Novi resident and library cardholder Marcia Davis stands in front of the Lakeshore Lending Library, Michigan’s first self-service library kiosk, at Lakeshore Park.

Novi resident and library cardholder Marcia Davis stands in front of the Lakeshore Lending Library, Michigan’s first self-service library kiosk, at Lakeshore Park.

Photo provided by Marcia Davis

Self-service library kiosk opens at Lakeshore Park

Library kiosk to expand services in city’s north end

By: Jonathan Shead | Novi Note | Published August 28, 2021


NOVI — Library lovers, readers and cinephiles have a new space to check out popular materials on the city’s north end at Lakeshore Park.

A new self-service library kiosk at the newly upgraded park — coined the Lakeshore Lending Library, an arm of the Novi Public Library — opened in May.

The Lakeshore Lending Library is the first self-service library kiosk in Michigan.

The library vending machine holds a maximum of 235 browsable popular youth and adult fiction books, children’s picture books, nonfiction, biographies, DVDs and Blu-ray Discs, and it can only be used by library cardholders.

The library kiosk, located at 601 S. Lake Drive, is a machine that Novi Public Library Director Julie Farkas had wanted for the past five years. First introduced to the technology at the Public Library Association conference in 2016, Farkas felt it could be beneficial to implement one in Novi.

“We knew that we had a disconnect with our north end. Libraries are definitely a convenience for people. When you go north of (Interstate) 96, which is still Novi, getting to the library is more difficult,” Farkas said. “We knew we had a need. We don’t know what the need is yet, because until you put it out there and get it into use, (you don’t know), but we know that we have low library card numbers in that area.”

The library currently has approximately 24,000 cardholders.

“I’ll be honest with you, that’s not a great number,” Farkas said.

According to the latest census data, Novi has a population of 66,243 residents as of 2020, which to Farkas means that there is a largely untapped market of potential cardholders still in the community.

“We want to gain new users of the library. We want to create library users, and if it’s with the kiosk at first, that’s great, or even with a program,” she said. “It’s a chance for them to take advantage of (the library’s) resources.”

Since opening in May, Farkas said feedback has been positive, with some suggestions for improvements, as well.

“They have offered some suggestions, which we want, because with this being new and us launching it truly up in this Midwest area for the first time, we know that we’re on the bleeding edge.

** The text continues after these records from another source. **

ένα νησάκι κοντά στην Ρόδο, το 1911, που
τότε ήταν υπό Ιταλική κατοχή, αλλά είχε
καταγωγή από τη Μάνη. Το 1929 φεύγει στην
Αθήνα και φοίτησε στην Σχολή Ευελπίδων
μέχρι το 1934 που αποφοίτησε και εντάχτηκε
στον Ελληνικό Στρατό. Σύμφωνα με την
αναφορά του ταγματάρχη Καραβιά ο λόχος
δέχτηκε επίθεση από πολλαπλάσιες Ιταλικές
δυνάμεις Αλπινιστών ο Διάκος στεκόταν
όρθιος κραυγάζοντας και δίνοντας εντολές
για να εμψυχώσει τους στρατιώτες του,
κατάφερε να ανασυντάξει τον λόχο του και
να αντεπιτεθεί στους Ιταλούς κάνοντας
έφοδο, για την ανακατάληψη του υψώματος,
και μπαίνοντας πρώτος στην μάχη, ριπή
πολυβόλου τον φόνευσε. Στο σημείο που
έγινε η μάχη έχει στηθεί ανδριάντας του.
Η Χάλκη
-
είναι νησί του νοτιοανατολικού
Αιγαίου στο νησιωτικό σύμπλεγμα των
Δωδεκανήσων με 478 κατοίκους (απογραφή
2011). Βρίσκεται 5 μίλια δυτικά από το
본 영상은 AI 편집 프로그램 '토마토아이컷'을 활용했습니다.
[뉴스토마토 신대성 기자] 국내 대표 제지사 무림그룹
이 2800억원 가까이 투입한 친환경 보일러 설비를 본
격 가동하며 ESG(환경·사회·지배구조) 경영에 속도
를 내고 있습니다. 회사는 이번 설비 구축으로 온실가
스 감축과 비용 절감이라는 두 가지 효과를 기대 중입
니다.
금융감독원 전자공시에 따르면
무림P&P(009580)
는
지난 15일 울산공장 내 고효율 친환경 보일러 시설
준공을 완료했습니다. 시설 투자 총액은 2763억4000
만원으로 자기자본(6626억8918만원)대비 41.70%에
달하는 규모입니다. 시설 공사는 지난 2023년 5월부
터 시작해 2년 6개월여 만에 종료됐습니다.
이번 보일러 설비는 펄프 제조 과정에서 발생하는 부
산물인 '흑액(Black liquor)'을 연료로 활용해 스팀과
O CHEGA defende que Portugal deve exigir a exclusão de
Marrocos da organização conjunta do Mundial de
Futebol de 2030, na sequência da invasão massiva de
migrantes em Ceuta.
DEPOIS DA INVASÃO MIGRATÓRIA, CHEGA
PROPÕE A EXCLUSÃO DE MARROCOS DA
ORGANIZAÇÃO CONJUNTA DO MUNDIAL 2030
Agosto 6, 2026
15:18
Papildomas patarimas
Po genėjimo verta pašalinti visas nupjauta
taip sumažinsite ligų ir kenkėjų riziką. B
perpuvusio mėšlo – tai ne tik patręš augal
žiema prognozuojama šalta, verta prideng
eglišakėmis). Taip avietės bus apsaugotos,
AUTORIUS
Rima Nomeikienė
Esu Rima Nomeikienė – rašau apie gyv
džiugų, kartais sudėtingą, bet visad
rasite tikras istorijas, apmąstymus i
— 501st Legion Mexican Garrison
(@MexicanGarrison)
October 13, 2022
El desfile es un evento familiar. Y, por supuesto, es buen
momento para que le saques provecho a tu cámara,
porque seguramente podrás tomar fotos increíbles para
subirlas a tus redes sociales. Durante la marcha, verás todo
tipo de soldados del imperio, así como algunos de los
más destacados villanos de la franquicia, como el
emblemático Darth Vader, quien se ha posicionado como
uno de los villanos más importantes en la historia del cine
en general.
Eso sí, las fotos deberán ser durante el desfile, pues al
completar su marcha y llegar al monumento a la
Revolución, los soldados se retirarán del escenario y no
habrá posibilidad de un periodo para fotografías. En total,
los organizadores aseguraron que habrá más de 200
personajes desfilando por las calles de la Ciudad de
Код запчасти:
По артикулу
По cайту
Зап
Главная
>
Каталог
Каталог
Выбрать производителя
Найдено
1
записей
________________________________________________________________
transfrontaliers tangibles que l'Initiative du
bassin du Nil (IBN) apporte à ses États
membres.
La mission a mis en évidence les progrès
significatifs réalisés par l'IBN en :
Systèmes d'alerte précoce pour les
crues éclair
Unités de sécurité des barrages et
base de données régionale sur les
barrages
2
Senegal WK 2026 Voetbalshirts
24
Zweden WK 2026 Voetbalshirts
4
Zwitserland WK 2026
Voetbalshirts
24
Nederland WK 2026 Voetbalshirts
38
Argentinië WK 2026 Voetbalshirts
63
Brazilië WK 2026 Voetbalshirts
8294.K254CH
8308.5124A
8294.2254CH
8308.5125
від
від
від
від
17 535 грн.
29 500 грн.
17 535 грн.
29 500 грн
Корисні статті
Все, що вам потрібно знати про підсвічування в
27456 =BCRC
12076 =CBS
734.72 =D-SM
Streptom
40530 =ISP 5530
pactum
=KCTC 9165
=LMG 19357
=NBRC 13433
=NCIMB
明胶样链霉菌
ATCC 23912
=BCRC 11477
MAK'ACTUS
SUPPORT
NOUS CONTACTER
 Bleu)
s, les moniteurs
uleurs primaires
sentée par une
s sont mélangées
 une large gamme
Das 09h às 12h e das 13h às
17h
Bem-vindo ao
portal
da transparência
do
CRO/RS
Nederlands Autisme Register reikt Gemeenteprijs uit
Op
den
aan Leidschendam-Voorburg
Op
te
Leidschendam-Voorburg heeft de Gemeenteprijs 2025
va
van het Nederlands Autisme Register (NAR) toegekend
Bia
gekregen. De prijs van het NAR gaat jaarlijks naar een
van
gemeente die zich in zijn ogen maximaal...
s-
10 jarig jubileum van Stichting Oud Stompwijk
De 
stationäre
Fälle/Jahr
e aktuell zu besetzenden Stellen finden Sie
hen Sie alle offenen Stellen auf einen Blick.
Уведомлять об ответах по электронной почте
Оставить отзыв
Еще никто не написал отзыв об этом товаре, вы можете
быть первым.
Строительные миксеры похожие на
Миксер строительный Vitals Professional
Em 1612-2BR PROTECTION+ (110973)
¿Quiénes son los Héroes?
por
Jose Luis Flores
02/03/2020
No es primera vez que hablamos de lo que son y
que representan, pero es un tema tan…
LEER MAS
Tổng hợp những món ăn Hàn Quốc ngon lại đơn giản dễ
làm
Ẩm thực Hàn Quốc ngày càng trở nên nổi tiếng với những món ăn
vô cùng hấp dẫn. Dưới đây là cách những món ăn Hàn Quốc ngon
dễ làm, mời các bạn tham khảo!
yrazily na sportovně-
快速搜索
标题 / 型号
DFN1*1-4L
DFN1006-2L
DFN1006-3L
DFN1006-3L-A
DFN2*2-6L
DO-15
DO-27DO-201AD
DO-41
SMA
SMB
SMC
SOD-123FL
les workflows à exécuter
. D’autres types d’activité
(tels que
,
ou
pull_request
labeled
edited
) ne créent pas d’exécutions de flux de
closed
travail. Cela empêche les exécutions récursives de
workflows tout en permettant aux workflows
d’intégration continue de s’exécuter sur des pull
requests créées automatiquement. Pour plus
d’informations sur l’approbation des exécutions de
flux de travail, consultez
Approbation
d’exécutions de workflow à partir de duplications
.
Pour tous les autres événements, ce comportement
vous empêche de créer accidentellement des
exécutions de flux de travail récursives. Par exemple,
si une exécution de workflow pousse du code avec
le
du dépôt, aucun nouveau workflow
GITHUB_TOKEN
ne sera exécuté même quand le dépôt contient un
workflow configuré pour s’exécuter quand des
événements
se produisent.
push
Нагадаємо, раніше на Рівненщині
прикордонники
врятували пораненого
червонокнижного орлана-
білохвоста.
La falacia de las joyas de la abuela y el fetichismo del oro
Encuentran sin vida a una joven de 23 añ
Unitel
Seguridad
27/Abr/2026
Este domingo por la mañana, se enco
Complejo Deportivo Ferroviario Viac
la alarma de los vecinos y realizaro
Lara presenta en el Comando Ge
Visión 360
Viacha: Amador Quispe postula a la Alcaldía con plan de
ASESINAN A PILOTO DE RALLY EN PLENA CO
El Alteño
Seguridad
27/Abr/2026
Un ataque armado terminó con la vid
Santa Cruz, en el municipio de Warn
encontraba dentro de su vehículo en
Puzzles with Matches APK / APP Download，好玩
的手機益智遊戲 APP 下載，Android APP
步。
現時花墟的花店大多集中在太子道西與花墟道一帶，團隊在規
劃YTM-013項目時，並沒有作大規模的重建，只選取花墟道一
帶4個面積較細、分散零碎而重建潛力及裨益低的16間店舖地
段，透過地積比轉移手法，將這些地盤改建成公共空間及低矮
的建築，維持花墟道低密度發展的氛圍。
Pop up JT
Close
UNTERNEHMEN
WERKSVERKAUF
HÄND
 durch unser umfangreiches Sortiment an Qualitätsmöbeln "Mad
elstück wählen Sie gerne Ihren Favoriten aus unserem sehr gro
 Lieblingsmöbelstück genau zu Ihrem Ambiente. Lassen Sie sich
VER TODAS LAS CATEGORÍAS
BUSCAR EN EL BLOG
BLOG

Until you actually have the user use it, and find out what might work for them, that’s part of it is to also learn what their expectations are, too,” she said.

Kiosk users have asked the library if the carousel catalog of materials could be categorized, but Farkas explained that’s not likely possible, because it doesn’t allow her staff to fill the machine properly. Others have requested holds be available at the kiosk, which could be an option, Farkas said, though she wants to keep the machine open and browsable for the first six months.

Novi resident and lending library user Marcia Davis asked if the labels on the materials in the kiosk could be made smaller so that patrons can see the full titles, but outside of that issue, Davis loved her first experience using the kiosk.

“I thought it was very user-friendly. I liked the looks of it. I love the location. It’s a great stopping point for somebody that isn’t near the library that wants to pick up a book to read,” she said. “I absolutely recommend it.”

With real-time data being sent to the main library branch, Farkas said she’s able to see what’s being checked out and track what materials might not be as popular. Any materials that have sat for about three months likely will be removed, she said.

“If it’s not moving, we won’t keep it there. The whole point of this is truly to meet the demands of what the reader or watcher wants,” Farkas said. A resident survey is in the works, as well, to garner more feedback.

Exclusive access to Novi residents, and library cardholders, was purposeful, Farkas explained. “This is a gift to them because they supported the library. This is another service to them that we’re trying to provide and give them more convenience to the library.”

Without some taxpayer dollars invested into the project, alongside a $40,000 sponsorship from Community Financial Credit Union over four years, the $70,000 dollar project wouldn’t be complete, she added.

“Our goal is to help families with financial literacy and all the components to help them be successful. The cornerstone of all of that is reading, and so helping families help their children learn to read, and just for folks to enjoy over time, this kiosk will allow access for more families to do that,” Community Financial Credit Union Community Relations Manager Natalie McGlaughlin said.

The library will continue to accrue nominal maintenance costs to keep the kiosk running. The kiosk is weatherized, with heating in the colder months and cooling vents through the summer, and can be used year-round.

As the library hopes to secure more of a foothold in the city’s north end, Novi Parks and Recreation Director Jeff Muck said the new lending library may help his department reach their goals, as well.

“We were happy to add the lending library as one of the enhancements when we renovated the park. I think it helps the library meet their goal of getting more exposure on the north end of the city. Obviously, we want people in the park, so if it draws people who maybe never have come to the park before, then that’s a win for both of us,” Muck said.